Written in Latin verse, with prose sections in Italian, the elegantly printed work, filled with engraved, woodcut and typographic ornaments and with a few words printed vertically or sideways, contains acrostics, anagrams, letter-number ciphers, chronograms, palindromes, riddles, verbal emblems, epigrams and other types of word-play. A nine-page description of the Imperial entry into Vienna (presumably following the coronation) opens the work, followed by festive poems including a series of “homages” from the rivers of Tuscany, and dozens of laudatory distichs and epigrams, grouped thematically and by honoree. The central section consists of 12 “little gifts” or series of poems in various genres, dedicated to and praising a dozen members of the Imperial family, followed by poems in honor of other poets, some borrowing from or modeled on classical authors (mainly Martial and Horace). The full-page engraving contains an imperial cross-shaped crossword-like series of double palindromes, all phrases saluting the Emperor and Empress, starting with the central letter A and readable in various directions; the cross is transfixed by four crowned scepters, composed of fleurs-de-lis, eagles, imperial orbs, and words, and the entire assemblage is held aloft by an eagle. Another palindromic construction, in triangular form, is typographic (p. 226).

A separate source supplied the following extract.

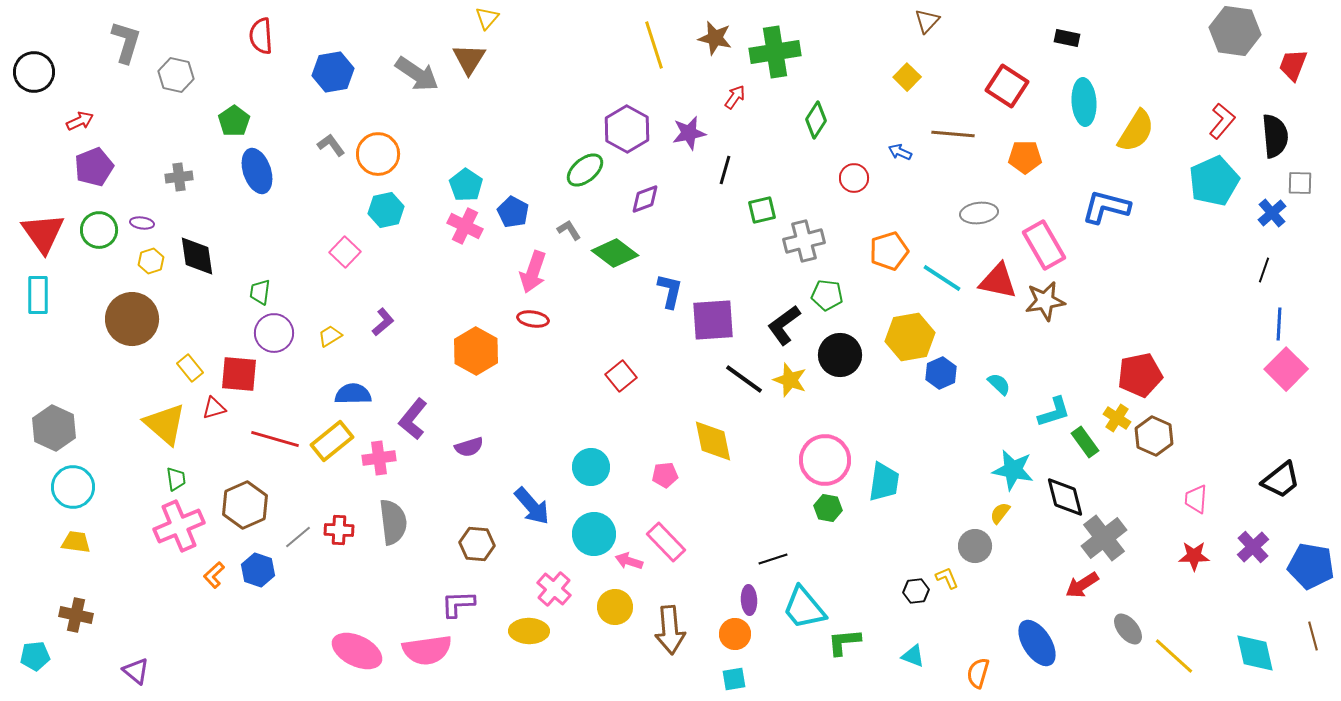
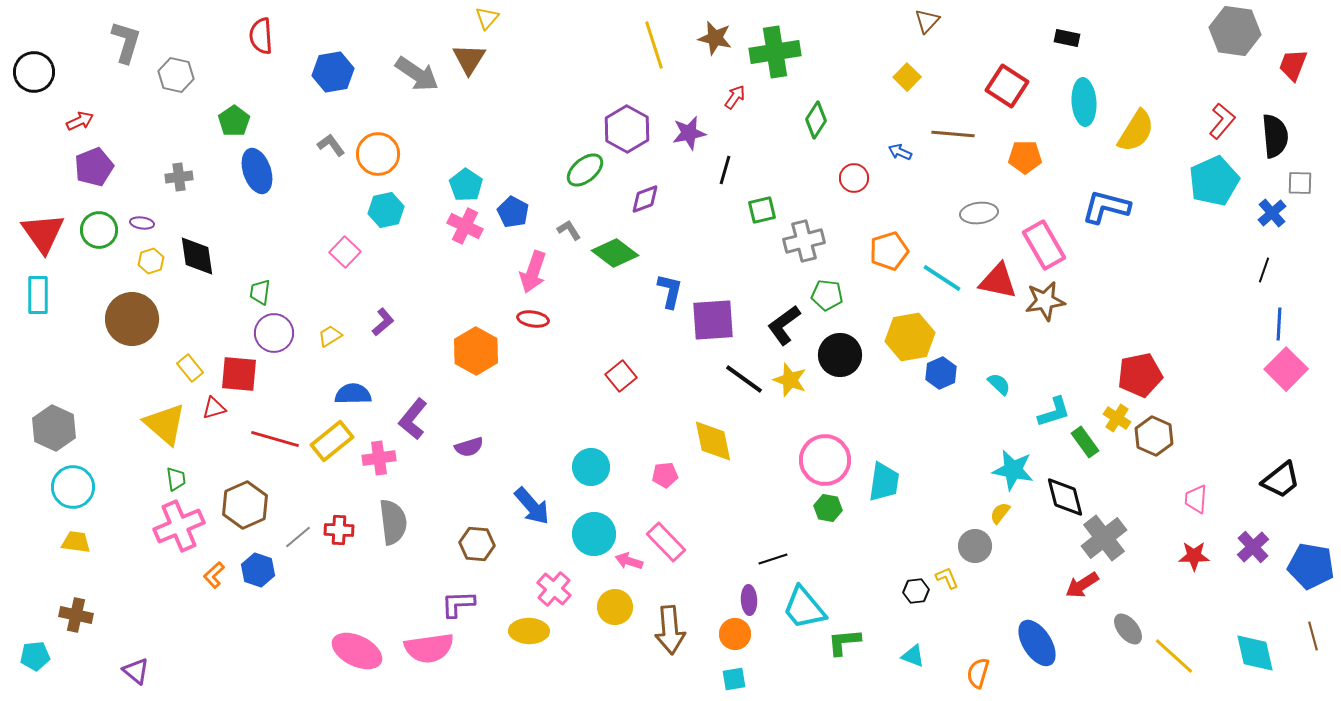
pink semicircle at (427, 650): moved 2 px right, 2 px up
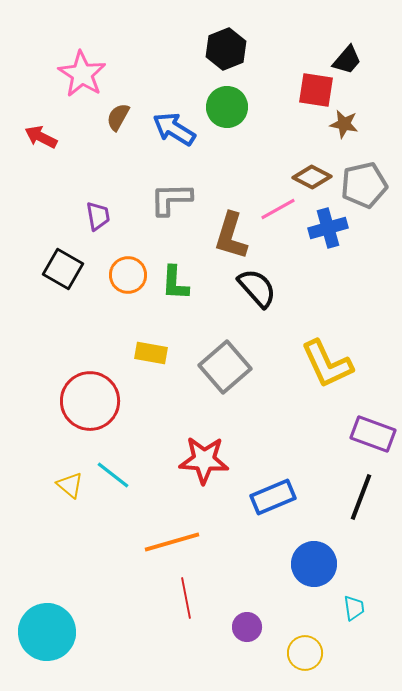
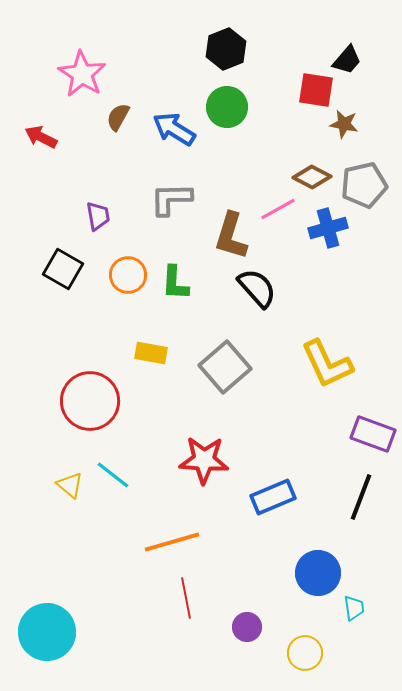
blue circle: moved 4 px right, 9 px down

The edition seems to have evolved over several years: while the title is dated 1746, later dates appear on the full-page engraving (1747), Cartoli’s note to the reader (May 1748), and Pazzi’s portrait of the author (1749). The author was evidently closely involved with the book’s mise-en-page, no doubt the source of compositional complications which led to the irregular pagination. As the following collation shows, three of the unnumbered leaves were insertions, added to the text quires, but the three unpaginated leaves after fol. 186 (fol. Aa1v), including that with the full-page engraving, are part of quire Aa: A4 a2 A-I4 K4 (K1+1) L-T4 X4 (X2 + 1) Y4 (Y3 + 1) Z4 Aa6 Bb-Hh4 Ii6 Kk4.

Rare: OCLC lists copies at Houghton, the BL and Glasgow; ICCU adds four Italian locations.